Rocket Close’s Supercharger: Automating Title Research with Agent AI

Rocket Close’s Supercharger, co-developed with AWS, is a practical solution that leverages agent AI to streamline title research operations. Traditional title research required manual searches across multiple systems, state guides, and county requirements, taking several hours per search.

Supercharger is built by combining Strands Agents SDK, Amazon Bedrock, Amazon Bedrock Knowledge Bases, and Model Context Protocol (MCP) tools. It utilizes the Anthropic Claude Large Language Model via Amazon Bedrock, with the flexibility to switch to different LLMs in the future.

(Source: Building Supercharger: How Rocket Close optimized title operations with agentic AI)

System Architecture and 6 Core Features

Supercharger consists of six interconnected features: conversational analysis, state-level title research support, API-based integration, guardrails and answer accuracy, logging and monitoring, and integrated data access.

In terms of security, it combines Amazon Bedrock Guardrails with row-level data permissions to prevent accidental access to customer confidential data. All conversations are logged with a complete audit trail, meeting compliance requirements. It integrates with Rocket Close’s operational database, providing access to order information, standard procedures, and state-level title research policies.
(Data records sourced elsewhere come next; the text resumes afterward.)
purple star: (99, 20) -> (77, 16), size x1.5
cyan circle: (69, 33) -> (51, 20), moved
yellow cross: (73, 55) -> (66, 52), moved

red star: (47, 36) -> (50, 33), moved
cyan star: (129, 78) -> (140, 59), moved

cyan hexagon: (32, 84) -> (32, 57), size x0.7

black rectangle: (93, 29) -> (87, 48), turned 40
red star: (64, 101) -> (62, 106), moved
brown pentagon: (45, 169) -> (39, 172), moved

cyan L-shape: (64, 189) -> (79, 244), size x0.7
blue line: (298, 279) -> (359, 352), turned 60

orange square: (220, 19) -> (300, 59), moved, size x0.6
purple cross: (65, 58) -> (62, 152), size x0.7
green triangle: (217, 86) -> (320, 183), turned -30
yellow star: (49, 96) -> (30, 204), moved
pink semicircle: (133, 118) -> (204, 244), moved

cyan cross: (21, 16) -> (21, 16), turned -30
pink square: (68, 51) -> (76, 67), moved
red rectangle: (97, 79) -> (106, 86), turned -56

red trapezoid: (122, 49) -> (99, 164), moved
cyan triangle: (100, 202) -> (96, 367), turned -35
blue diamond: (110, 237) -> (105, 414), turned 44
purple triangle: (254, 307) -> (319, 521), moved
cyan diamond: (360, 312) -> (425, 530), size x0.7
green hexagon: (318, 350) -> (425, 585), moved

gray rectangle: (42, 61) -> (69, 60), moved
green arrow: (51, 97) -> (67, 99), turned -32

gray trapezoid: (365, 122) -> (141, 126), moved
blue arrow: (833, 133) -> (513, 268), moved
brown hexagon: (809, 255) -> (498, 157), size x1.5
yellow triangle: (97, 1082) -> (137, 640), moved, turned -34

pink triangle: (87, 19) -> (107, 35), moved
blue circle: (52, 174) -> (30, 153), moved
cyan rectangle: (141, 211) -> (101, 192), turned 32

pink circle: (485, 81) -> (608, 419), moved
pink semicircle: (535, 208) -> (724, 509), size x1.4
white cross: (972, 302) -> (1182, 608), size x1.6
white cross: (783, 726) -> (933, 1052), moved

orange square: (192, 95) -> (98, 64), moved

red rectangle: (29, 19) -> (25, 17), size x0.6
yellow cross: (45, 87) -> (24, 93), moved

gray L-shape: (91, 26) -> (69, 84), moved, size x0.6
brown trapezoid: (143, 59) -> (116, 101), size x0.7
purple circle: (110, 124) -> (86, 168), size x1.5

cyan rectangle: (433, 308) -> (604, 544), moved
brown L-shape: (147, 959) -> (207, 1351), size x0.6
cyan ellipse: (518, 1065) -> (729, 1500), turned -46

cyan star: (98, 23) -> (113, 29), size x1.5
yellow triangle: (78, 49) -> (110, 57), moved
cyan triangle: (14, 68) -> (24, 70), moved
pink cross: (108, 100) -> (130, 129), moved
(Source: Building Supercharger: How Rocket Close optimized title operations with agentic AI)

New Feature of Amazon API Gateway: AgentCore Gateway Integration

Amazon API Gateway now supports REST APIs as targets for Amazon Bedrock AgentCore Gateway. This feature was added on December 2, 2025, enabling direct integration of agent AI systems with existing REST APIs.

API Gateway also supports private integration with Application Load Balancer, response streaming for REST APIs, and developer portal features. The developer portal provides a centralized location for customers to discover and test APIs, representing products or services to be shared as portal products.

To get started, refer to the “Add an API Gateway REST API as a target for Amazon Bedrock AgentCore Gateway” documentation in the AWS Console’s API Gateway section.

(Source: Document history - Amazon API Gateway)

Implementation Patterns for API Documentation

API Gateway provides comprehensive documentation features for REST APIs. You can create documentation parts for individual API elements, such as API entities, resources, methods, parameters, and responses.

Documentation can be performed through the API Gateway console, REST API, AWS SDK, and AWS CLI. You can also import and export documentation parts from external OpenAPI files. Created documentation can be associated with API stages, and stage-specific documentation snapshots can be exported to external OpenAPI files for distribution.

To share API documentation with developers, you can integrate with developer portals like ReadMe or SmartBear’s SwaggerHub.

(Source: Documentation for REST APIs in API Gateway - Amazon API Gateway)

Summary

  • Combining Strands Agents SDK and Amazon Bedrock enables the automation of complex business processes like title research using natural language interfaces.
  • Amazon API Gateway’s AgentCore Gateway integration allows direct connection of existing REST APIs as targets for agent AI systems, facilitating legacy system integration.
  • Leveraging API Gateway’s new developer portal features and comprehensive documentation capabilities enables systematic publication and management of agent AI system APIs for external developers.
  • Rocket Close’s case study demonstrates that security design combining row-level data permissions and audit trails can meet compliance requirements for agent AI systems handling sensitive business data.